Browse Investing

Stock Splits And Ex-Split Actions

Equities terms for stock splits, reverse splits, and ex-split trading status.

Stock Splits And Ex-Split Actions terms connect stock prices, float, record dates, rights, warrants, split adjustments, and other corporate actions to equity analysis.

Use this branch when the market price, symbol, volatility, float, split, record date, or corporate-action status changes the security being compared.

Key Terms in This Branch

TermUse it for
Ex-SplitStock price, index, volatility, float, record-date, rights, warrant, split, ex-status, or corporate-action terms.
Reverse SplitStock price, index, volatility, float, record-date, rights, warrant, split, ex-status, or corporate-action terms.
Reverse Stock SplitStock price, index, volatility, float, record-date, rights, warrant, split, ex-status, or corporate-action terms.
Stock SplitStock price, index, volatility, float, record-date, rights, warrant, split, ex-status, or corporate-action terms.

What to Check

Check the price source, quote time, adjusted price, symbol, float, corporate-action date, split factor, record date, entitlement status, liquidity, and whether prices are adjusted for dividends or splits.

Common Mistakes

  • Comparing unadjusted and adjusted prices without noticing the difference.
  • Ignoring stock splits, record dates, rights, warrants, and ex-status.
  • Treating market capitalization and float as the same measure.
  • Using stale quotes or symbols without confirming the listing context.
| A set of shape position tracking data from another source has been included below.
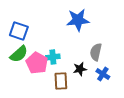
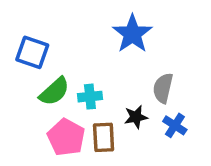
blue star: (78, 20) -> (132, 34), turned -30
green semicircle: (19, 54) -> (54, 91), moved
pink pentagon: (37, 63) -> (66, 137), moved

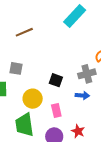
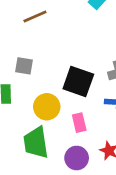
black square: (56, 80) -> (78, 82), size x1.6

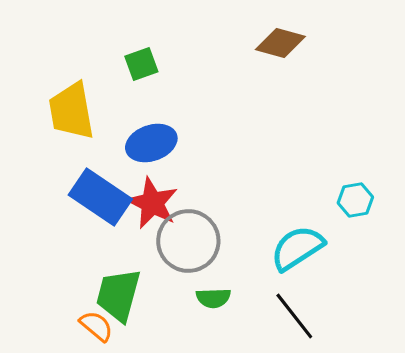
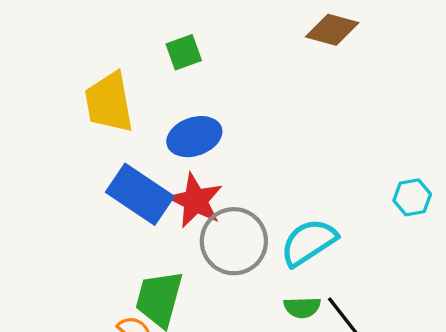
cyan semicircle: (297, 248) -> (309, 242), moved
green semicircle: (213, 298) -> (302, 307), moved

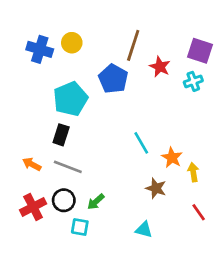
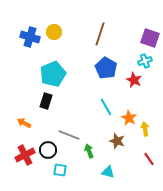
red star: (160, 67) -> (134, 80), moved
blue pentagon: (113, 79) -> (106, 68), moved
gray line: (68, 167) -> (69, 135), moved
green arrow: (96, 202) -> (89, 151), moved, turned 112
This page is educational and does not recommend a specific stock, fund, tax treatment, or account choice.

In this section

Choose a subsection first. Deeper term pages live inside each subsection, which keeps large topic hubs readable.

Ex-Split

Ex-Split refers to the situation where a stock has undergone a split and is now trading without the previous ratio of shares.

Reverse Split

A reverse split consolidates existing shares into fewer shares at a higher per-share price without changing the company's total equity value by itself.

Reverse Stock Split

A reverse stock split reduces the number of outstanding shares and raises the quoted share price proportionally, often to meet listing or investor-perception goals.

Stock Split

A stock split increases the number of shares outstanding while proportionally reducing the per-share price and leaving total value unchanged.